Biography

**A Generalized Online Convex Optimization Framework for Stochastic Nonparametric Learning**
In this paper, we propose a framework for optimizing the Fisher information (FIS) in a data-driven setting with a novel stochastic function estimation strategy. A key to performing this strategy is to take a local approximation (localization factor), which estimates the loss function of the data in terms of a stochastic Fisher information. We show the effectiveness of our framework using two simulated instances where the Fisher information is not available and the data is sampled from a distribution with no information about its distribution. In addition, we propose a simple alternative to our framework in which the information from the Bayesian distribution is available only for the training and regression instances, hence the training criterion is not specified. Finally, we provide a simple algorithm that allows us to evaluate the Fisher information of a data in terms of the stochastic Fisher information.

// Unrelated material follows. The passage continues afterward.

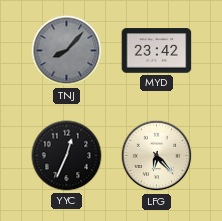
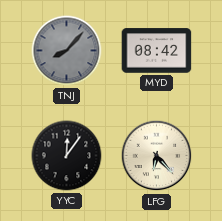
MYD: 23:42 -> 08:42
YYC: 12:34 -> 12:06
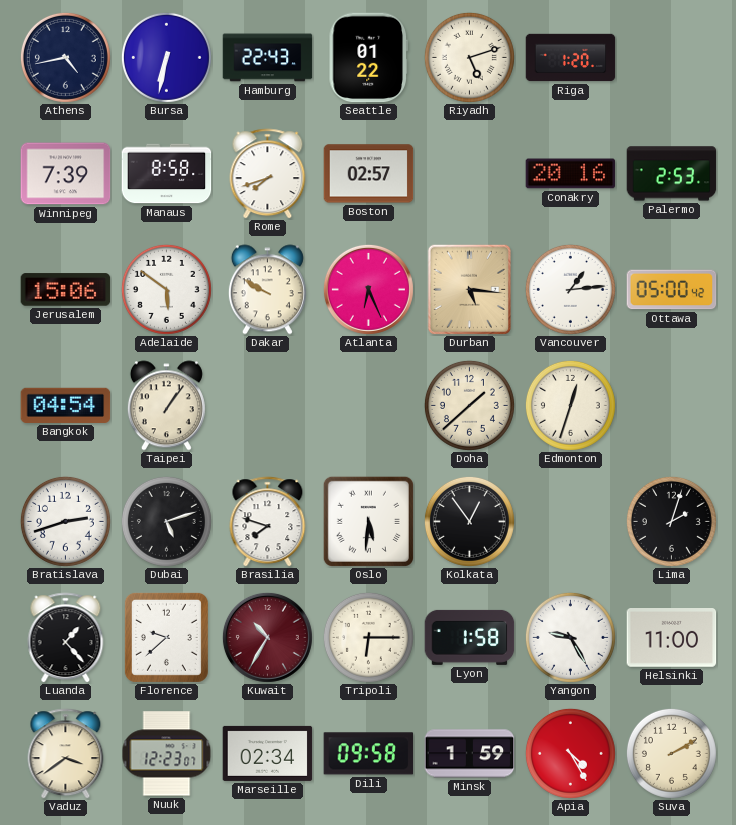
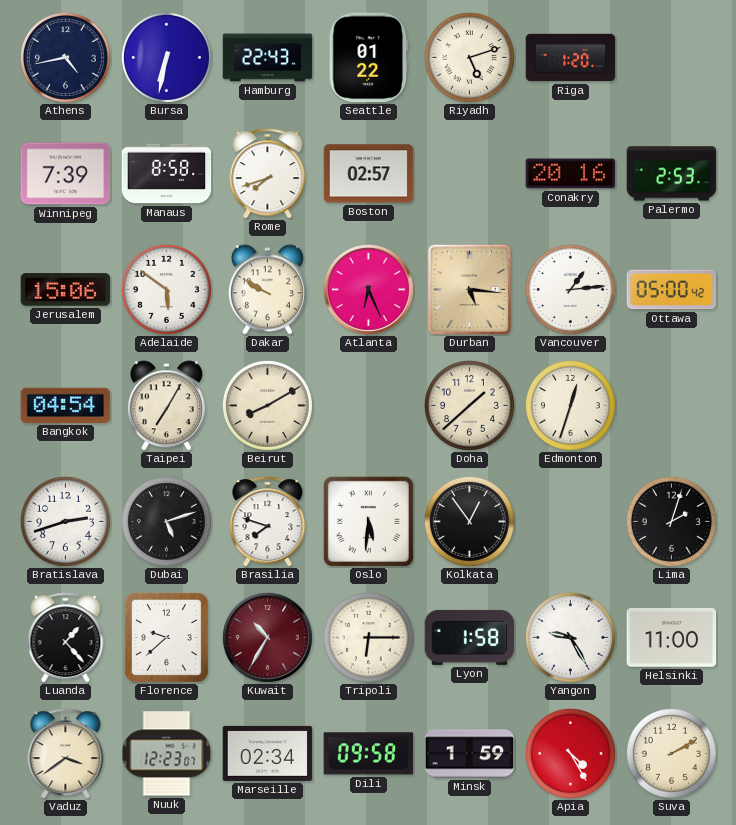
Taipei: 1:06 -> 7:05
Beirut: none -> 8:10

**Adaptive Reinforcement Learning for Maintaining Reliable Knowledge in Reinforcement Learning**
Conventional reinforcement learning systems are learning based on an iterative strategy. In this case, the goal is to maximize a relative value of the expected reward. Here, the goal is to make each action have a similar, yet distinct reward value in terms of the reward of the action. Based on a previous state of state process, the goal is to estimate a joint probability distribution on the value of the reward of each action. An application of this state process approach in robotics is to improve the performance of robot control. We propose a novel method that learns to predict the reward value of actions with only a small number of predictions for the reward valued by the robot. This approach uses a set of conditional probability distributions to predict the reward value of the action. We show that the reward value of actions can be used to model the behavior of the robot using a novel representation of the reward concept called the joint probability distribution.

**Deep Learning for Predicting Future Performance**
One of the challenges in machine learning is to perform well when its performance depends on the underlying data. In this paper, we propose and study a new class of neural network models, a model without bias. We propose a novel Deep Learning Learning (DL) method to automatically learn a model without bias. Our method performs well on the standard MNIST dataset (5-digit error rate) using a weighted Euclidean distance and a non-gradient method (from the Euclidean distance), while outperforming the conventional DL method using the same dataset. We evaluate our DL method on a classification task using MNIST and a multi-label classification task using Deep Learning (DL) from the MNIST dataset using a supervised learning technique.